Images of Annapolis, 1900-1960, offer a rare treat

Oral histories, photos recall cosmopolitan city


November 01, 2001|By Mary Johnson | Mary Johnson,SPECIAL TO THE SUN

Annapolis I Remember, described as "a theater presentation of oral histories and photographs," might have been no more exciting than a glance at an old photo album. Instead, the look back at the first half of the 20th century through the eyes of former Annapolitans proved to be a rare treat for the capacity audience Sunday at Key Auditorium at St. John's College.

From the opening segment, the audience was delighted to recognize landmarks from earlier times in photographic images projected onto a theater wall. Annapolis was "a Navy town," "a college town," "a water-man's town," "a cultural town known as the Athens of America" and "a political town," according to the actors portraying characters from the city's past.

Cosmopolitan Annapolis was a melting pot of immigrants, where Greeks ran restaurants, Italians ran tailor shops, Germans owned bakeries and Jewish grocers lived above their stores. One-third of the population was made up of black workers, who lived their lives in separate clubs, restaurants, theaters and educational institutions.
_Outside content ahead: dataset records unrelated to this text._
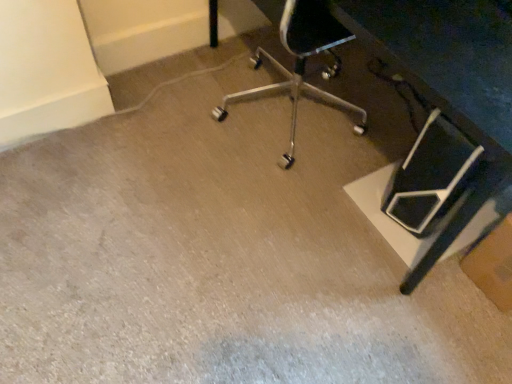 Question: From a real-world perspective, is brown cardboard box at lower right physically below black plastic table at center?

Choices:
 (A) yes
 (B) no

Answer: (A)

Question: From the image's perspective, is brown cardboard box at lower right below black plastic table at center?

Choices:
 (A) no
 (B) yes

Answer: (B)

Question: Is brown cardboard box at lower right far away from black plastic table at center?

Choices:
 (A) yes
 (B) no

Answer: (B)

Question: Is brown cardboard box at lower right at the right side of black plastic table at center?

Choices:
 (A) yes
 (B) no

Answer: (A)

Question: From a real-world perspective, is brown cardboard box at lower right located higher than black plastic table at center?

Choices:
 (A) no
 (B) yes

Answer: (A)

Question: Can you confirm if brown cardboard box at lower right is thinner than black plastic table at center?

Choices:
 (A) yes
 (B) no

Answer: (A)

Question: Is black plastic table at center touching brown cardboard box at lower right?

Choices:
 (A) no
 (B) yes

Answer: (A)

Question: Is black plastic table at center positioned before brown cardboard box at lower right?

Choices:
 (A) no
 (B) yes

Answer: (B)

Question: Does black plastic table at center have a greater width compared to brown cardboard box at lower right?

Choices:
 (A) yes
 (B) no

Answer: (A)

Question: Is black plastic table at center smaller than brown cardboard box at lower right?

Choices:
 (A) no
 (B) yes

Answer: (A)

Question: Is black plastic table at center bigger than brown cardboard box at lower right?

Choices:
 (A) yes
 (B) no

Answer: (A)

Question: From the image's perspective, is black plastic table at center on brown cardboard box at lower right?

Choices:
 (A) no
 (B) yes

Answer: (B)

Question: From a real-world perspective, is brown cardboard box at lower right physically located above or below black plastic table at center?

Choices:
 (A) above
 (B) below

Answer: (B) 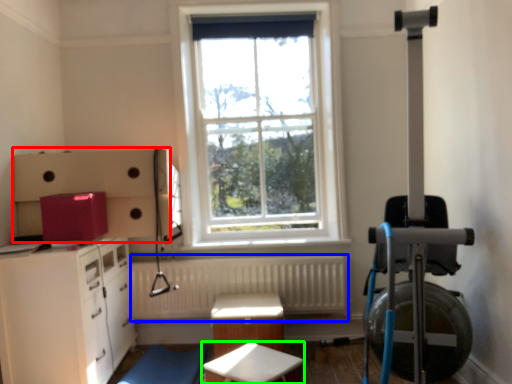 Question: Considering the real-world distances, which object is farthest from cabinetry (highlighted by a red box)? radiator (highlighted by a blue box) or table (highlighted by a green box)?

Choices:
 (A) radiator
 (B) table

Answer: (B) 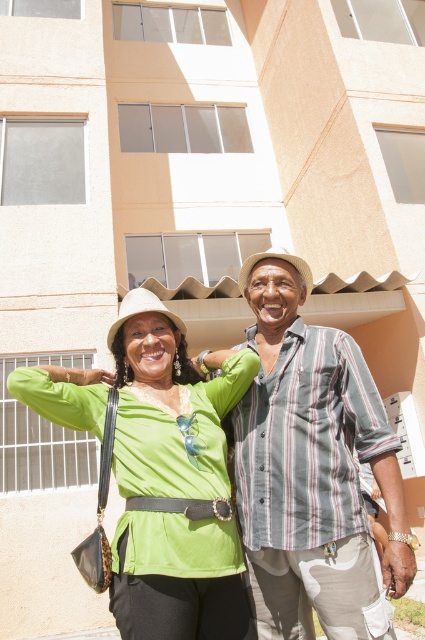 Question: Among these objects, which one is farthest from the camera?

Choices:
 (A) green matte shirt at center
 (B) striped cotton shirt at center

Answer: (B)

Question: Which object is closer to the camera taking this photo?

Choices:
 (A) green matte shirt at center
 (B) striped cotton shirt at center

Answer: (A)

Question: Is striped cotton shirt at center in front of green matte shirt at center?

Choices:
 (A) no
 (B) yes

Answer: (A)

Question: Can you confirm if striped cotton shirt at center is bigger than green matte shirt at center?

Choices:
 (A) no
 (B) yes

Answer: (A)

Question: Is striped cotton shirt at center positioned behind green matte shirt at center?

Choices:
 (A) no
 (B) yes

Answer: (B) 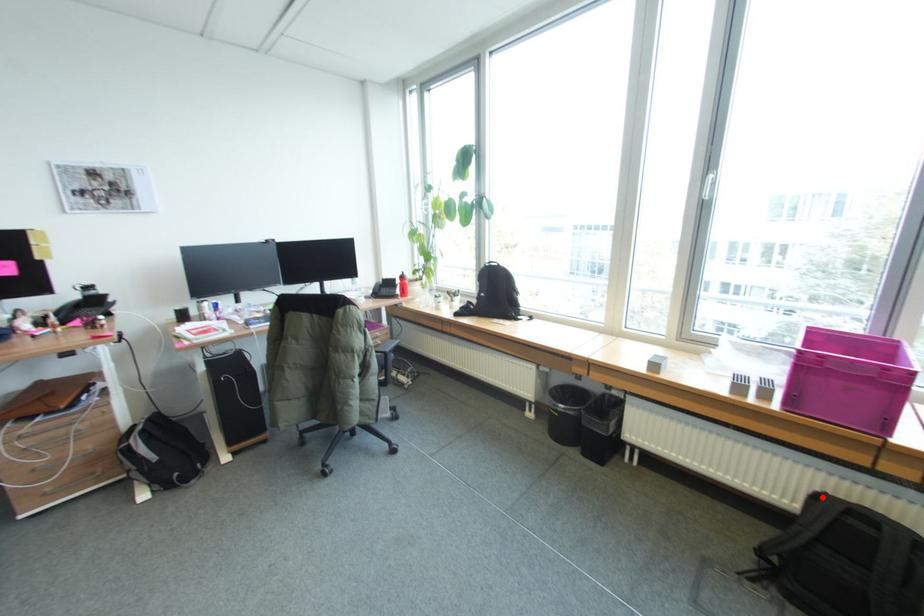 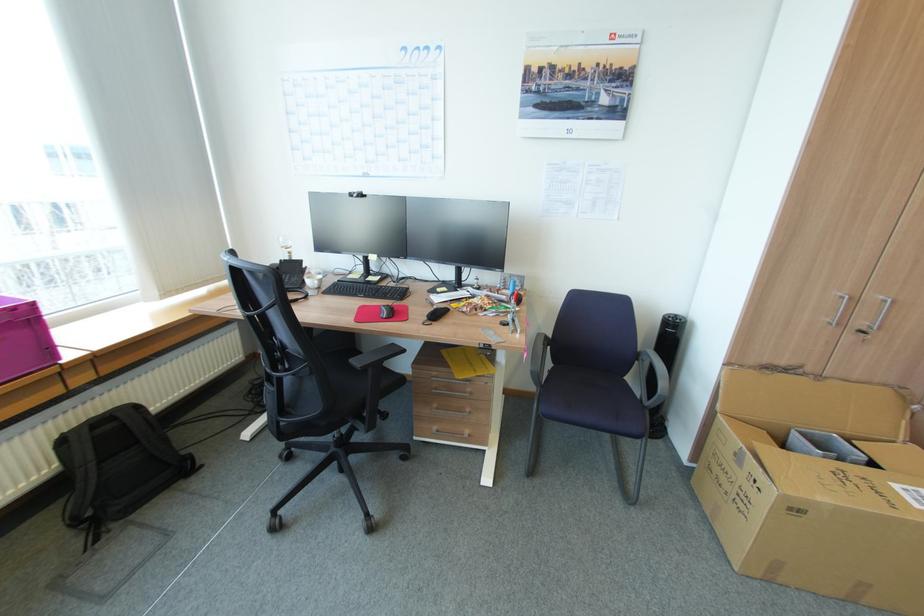 In the second image, find the point that corresponds to the highlighted location in the first image.

(68, 440)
Watermen recalled that they made no class or racial distinctions among themselves. All of the children swam together in the creeks, where they dived for coins in the clear water.

The characters on stage recalled Baltimore's dance marathons of the 1930s and the garbled December 1941 news that "Japanese had attacked Herald Harbor," and later preservation attempts during which historical Annapolis became "hysterical Annapolis" in the 1960s.

Main Street On Saturday nights was described as "just like Times Square," yet Annapolis was small enough for mothers to warn daughters not to do anything they wouldn't want to read about in the newspapers. Many in the audience sighed when reminded of Little Tavern 10-cent hamburgers. Asked where they'd first tasted pizza, many called out, "LaRosa's!"

First produced at St. John's College in 1990, the text of these Annapolis remembrances was created from oral histories collected by Mame Warren, Beth Whaley and Sharie Valerio. Encouraged by the community's warm initial response, Valerio and Whaley created a nonprofit corporation, Remember Inc., which continues to collect oral histories and photographs for such presentations as Celebrations, produced in 1994 and 1995, and Annapolis: The Pageant, celebrating the city's 350th birthday in July 1999.

On Sunday, 1900-1960 Annapolis came to life in photographs, history and song as the original cast reunited for one performance. Introducing this evening of theater was writer-actress Valerio, who clearly loved the project and the talented original cast of actors she directed.

The original seven-member cast included actor and musician Mac Bogert, who was seen recently in Colonial Players' The Clearing. After 11 years, Carol Cohen still pursues a busy acting career, beguiling audiences recently as the Wicked Witch of the West and as Mother Superior in Nunsense.

Lois Evans often acts and directs at Colonial Players and teaches creative writing in the area. For 10 years, Richard Jackson has been producing director for a community theater, two children's theater companies and an opera group.

Phil Meeder continues to sell cars at a Mercedes Benz dealer in Eastport and in 1999 was narrator of Annapolis: The Pageant.

Vivian Gist Spencer has acquired a doctorate in the past 11 years and has continued to teach at Anne Arundel Community College and perform at Colonial Players. Pianist, singer and actress Loraine Shaw sings with AVAS and New Renaissance Voyces, and acts with Colonial Players.

Music evoked each period - whether it was all six actors harmonizing "Heart of My Heart," Shaw playing "Honeysuckle Rose" on the piano or Bogert playing the swing of "Blueberry Hill" or rock 'n' roll on the saxophone.

Clearly, this was an evening for reminiscing, and one didn't have to be a lifelong Annapolitan to enjoy the visit.

Remember Inc. plans to collect photographs and artifacts, and conduct interviews, for its next project, a look at life in Annapolis since 1960.